Freelance and contract work: If you’re billing a client for original work and your commits show AI co-authorship on everything, that’s a conversation you may not want to have retroactively.

That said — there’s a genuine argument for leaving it on if you use Copilot heavily and want transparent attribution. Some open-source maintainers actively appreciate knowing when AI tools contributed to a patch. The Linux kernel community has been debating AI attribution policies since 2024, and several major projects now explicitly request that contributors disclose AI assistance. If that’s your context, the automatic trailer is doing useful work.

The problem isn’t the feature. It’s the default behaviour of inserting it regardless of actual usage. Opt-in would have been the right call here.

For home automation developers specifically — those building Home Assistant integrations, Node-RED flows, or ESPHome configurations — this tends to come up when contributing to community repositories. The Home Assistant custom component contribution workflow has specific commit message conventions, and unexpected trailers can cause CI checks to flag commits for manual review.

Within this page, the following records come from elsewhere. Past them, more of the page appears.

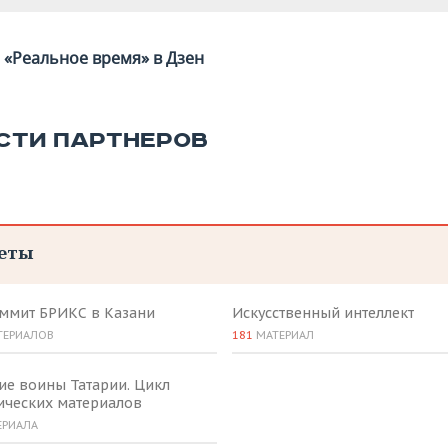
«Реальное время» в Дзен
СТИ ПАРТНЕРОВ
еты
аммит БРИКС в Казани
Искусственный интеллект
ТЕРИАЛОВ
181
МАТЕРИАЛ
ие воины Татарии. Цикл
ических материалов
ЕРИАЛА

If you’re working on ESPHome custom components and submitting PRs to the main repo, the ESPHome maintainers have historically been strict about commit cleanliness. Worth disabling the automatic insertion before you open that PR.

Method Best For Effort Scope Retroactive?
Settings UI toggle Solo developers, quick fix 30 seconds Global (all projects) No
settings.json edit Developers who want version-controlled config 2 minutes Global or per-project No
Workspace .vscode/settings.json Teams with shared repos 5 minutes Per-repository No
prepare-commit-msg hook Belt-and-suspenders approach 10 minutes Per-repository, local No
git filter-branch rewrite Cleaning existing history 20+ minutes Selected commits Yes

Frequently Asked Questions

Does this only happen in VS Code’s Source Control panel, or also in the terminal?

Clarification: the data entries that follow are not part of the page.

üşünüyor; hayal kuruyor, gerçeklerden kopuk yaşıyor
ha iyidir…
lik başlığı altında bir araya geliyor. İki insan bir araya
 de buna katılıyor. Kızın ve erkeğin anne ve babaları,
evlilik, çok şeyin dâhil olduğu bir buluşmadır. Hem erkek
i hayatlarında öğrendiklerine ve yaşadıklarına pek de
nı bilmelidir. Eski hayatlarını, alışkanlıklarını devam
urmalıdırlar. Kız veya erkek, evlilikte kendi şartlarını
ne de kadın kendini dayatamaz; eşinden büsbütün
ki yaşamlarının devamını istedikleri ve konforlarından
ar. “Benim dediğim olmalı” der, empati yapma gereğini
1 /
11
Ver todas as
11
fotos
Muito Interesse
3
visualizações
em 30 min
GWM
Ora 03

Only in VS Code’s built-in Source Control UI. Commits made from any external terminal — or from VS Code’s integrated terminal using the git commit command directly — are not affected. The insertion happens at the VS Code extension layer, not at the git layer.

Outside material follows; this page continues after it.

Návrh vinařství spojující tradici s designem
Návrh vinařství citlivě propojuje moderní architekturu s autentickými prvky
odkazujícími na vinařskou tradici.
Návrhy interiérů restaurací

Will disabling this setting affect Copilot’s other features?

No. Turning off github.copilot.git.coauthoredByEnabled only disables the automatic commit trailer insertion. Inline completions, Copilot Chat, code suggestions, and all other Copilot features continue working normally.

Is this behaviour documented by Microsoft?

It was introduced via PR #310226 on the VS Code GitHub repository. The VS Code release notes for version 1.96 mention the feature, though the opt-out setting is less prominently documented than the feature itself.

Can I set it to only insert the trailer when I actually accept a Copilot suggestion?

As of May 2026, there’s no granular “only when I accepted a suggestion” mode. It’s binary: on or off. Several developers have filed feature requests for suggestion-level tracking, but nothing has shipped yet. The GitHub issue thread on PR #310226 is the right place to follow that discussion.

Does this affect GitHub Desktop or other git GUIs?

No. This is specific to VS Code’s Copilot extension. GitHub Desktop, GitKraken, Tower, and command-line git are not affected. The trailer only appears when committing through VS Code’s Source Control panel with the Copilot extension active.